272 changes: 272 additions & 0 deletions design/one-pager-terrajet-metadata-extraction.md
Original file line number Diff line number Diff line change
@@ -0,0 +1,272 @@
# Metadata Extraction from Terraform Registry for Terrajet-based providers
* Owner: Alper Rifat Uluçınar (@ulucinar)
* Reviewers: Crossplane Maintainers
* Status: Draft

### Background
For providers generated using [Terrajet], the number of managed resources can
exceed [several hundreds](provider-jet-aws-preview), and especially for the big
three Terrajet-based providers ([provider-jet-aws], [provider-jet-gcp] and
[provider-jet-azure]), it's very inconvenient and time consuming to manually
author example manifests for all those generated resources. The convention we
have adopted so far is to manually add example manifests for the resources we
explicity configure in their respective pull requests.

Another dimension we need to consider is that currently we are lacking API
documentation for the generated resources. Although it's possible to redirect
users of those APIs to the [Terraform registry], it's desirable to have the
documentation generated together with the API (as comments on the associated
`struct`s and fields), and have them published on `doc.crds.dev`.

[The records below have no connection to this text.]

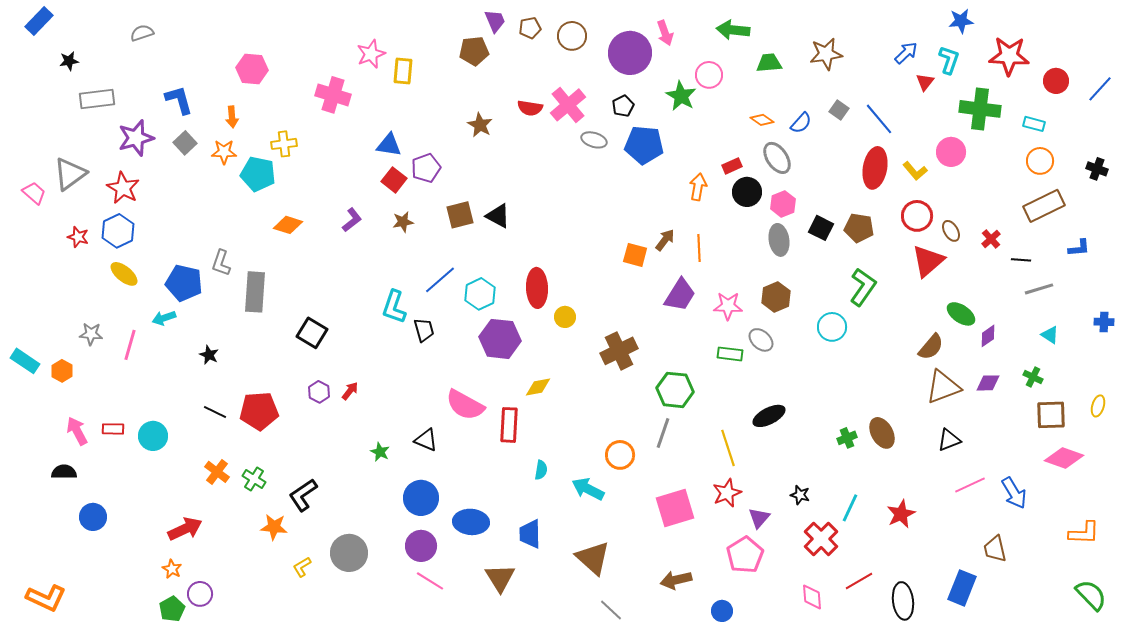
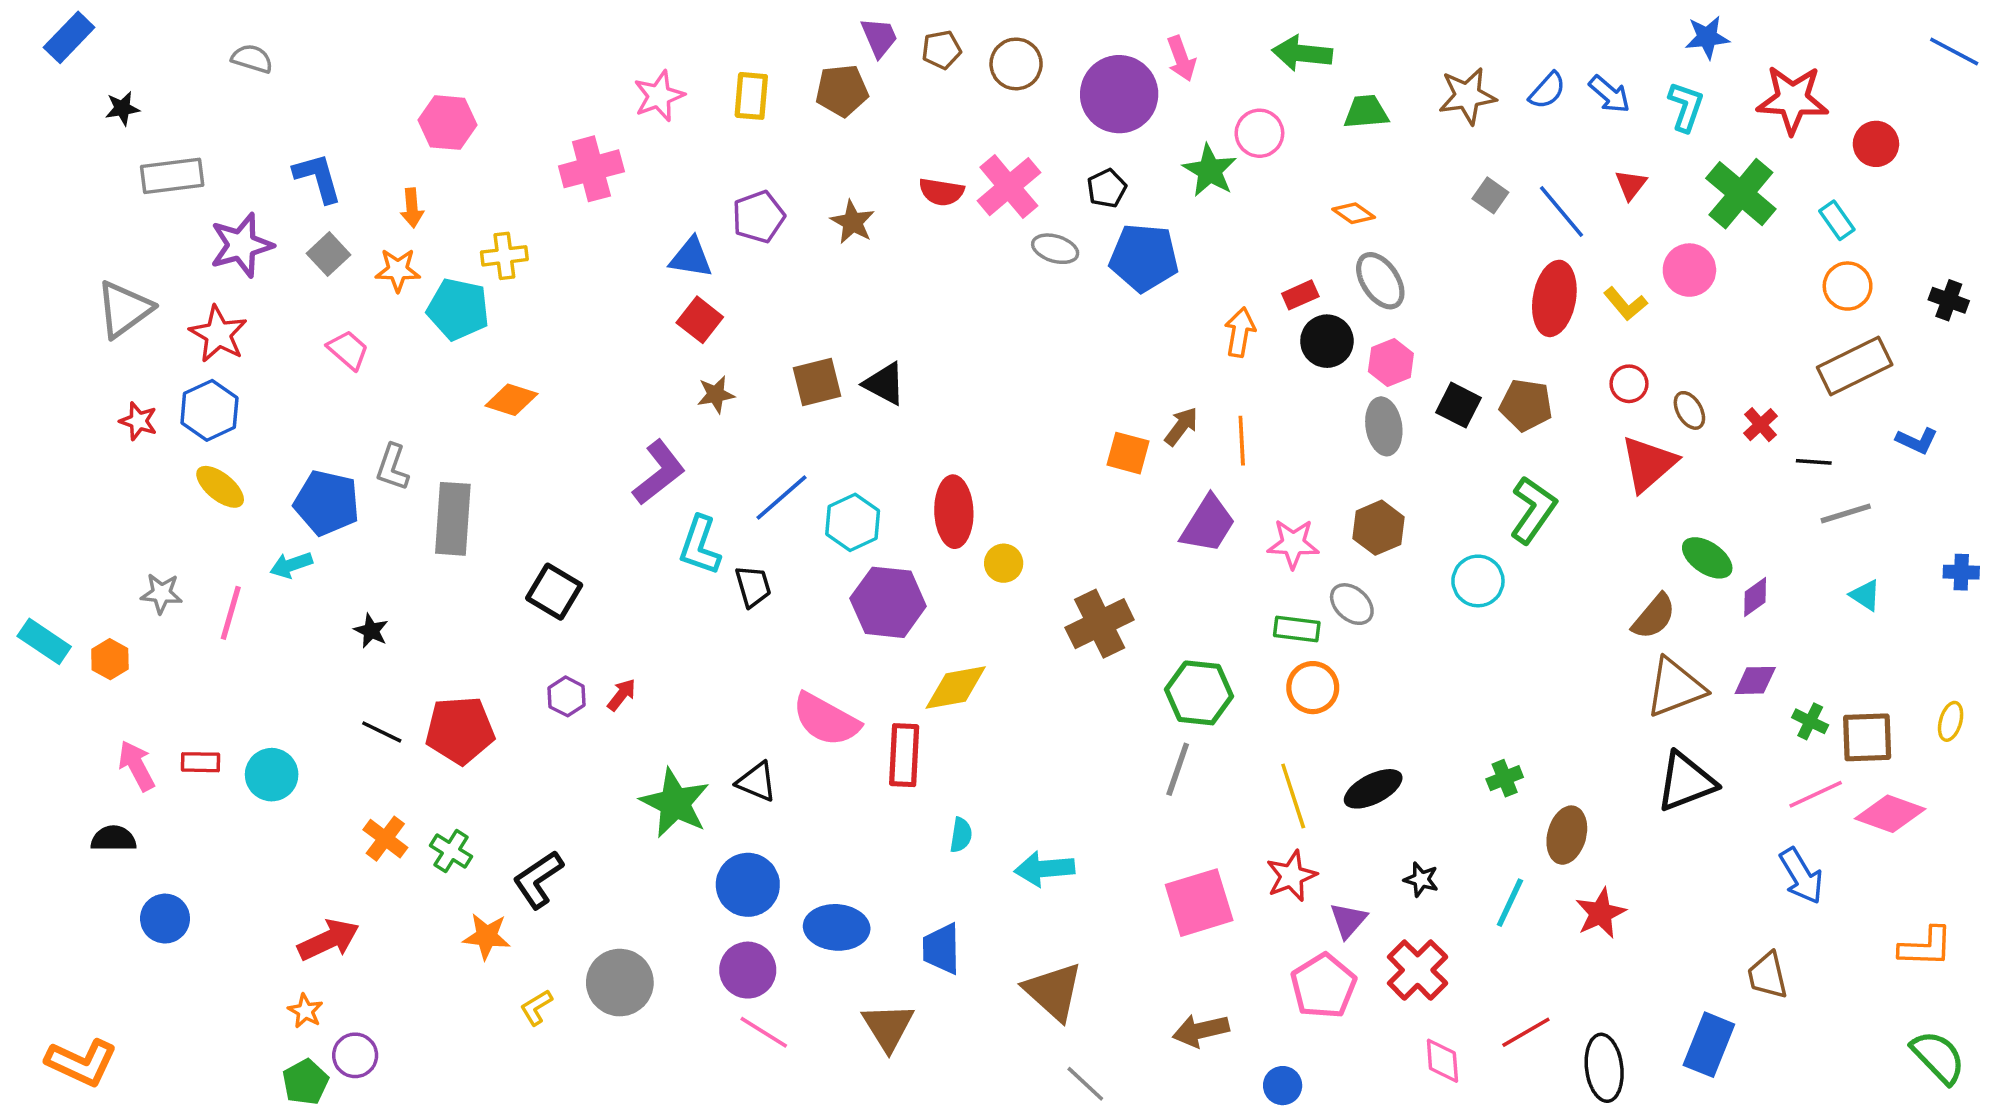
gray semicircle: (142, 33) -> (252, 59), turned 35
blue arrow: (906, 53) -> (1609, 94), turned 85
yellow rectangle: (403, 71) -> (751, 96), moved
red triangle: (925, 82) -> (1631, 185), moved
blue line: (1100, 89) -> (1954, 52), moved, turned 76
pink cross: (333, 95) -> (591, 169), turned -32
green cross: (980, 109) -> (1741, 194), turned 33
blue semicircle: (801, 123) -> (1547, 91), moved
cyan rectangle: (1034, 124) -> (1837, 220), turned 40
purple pentagon: (426, 168) -> (758, 217), moved
pink trapezoid: (34, 193) -> (348, 350), moved
red circle: (917, 216) -> (1629, 384), size x0.7
purple L-shape: (352, 220) -> (659, 473), moved, size x1.5
blue L-shape: (1079, 248) -> (1917, 441), turned 30
green cross: (1033, 377) -> (1810, 721), moved
yellow diamond: (538, 387) -> (956, 688), size x1.4
black ellipse: (769, 416) -> (1373, 789), moved
brown ellipse: (882, 433) -> (1567, 835), moved, turned 44
black triangle: (949, 440) -> (1686, 782), size x1.5
green star: (380, 452) -> (675, 803), size x2.0
orange circle: (620, 455) -> (1313, 688), moved
pink line: (970, 485) -> (1816, 794), moved
cyan arrow: (588, 489) -> (1044, 869), turned -32
red cross: (821, 539) -> (1418, 970), moved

There is also a wealth of metadata that we can use to enrich the Terrajet-based
providers and the generated resources such as category names for the Terraform
resources. For example, a provider implementation may opt to use the category
names to group respective APIs. Or the examples provided in the Terraform
registry hint at reference fields that can help us in auto-generating
cross-resource references (that appear in those HCL configurations).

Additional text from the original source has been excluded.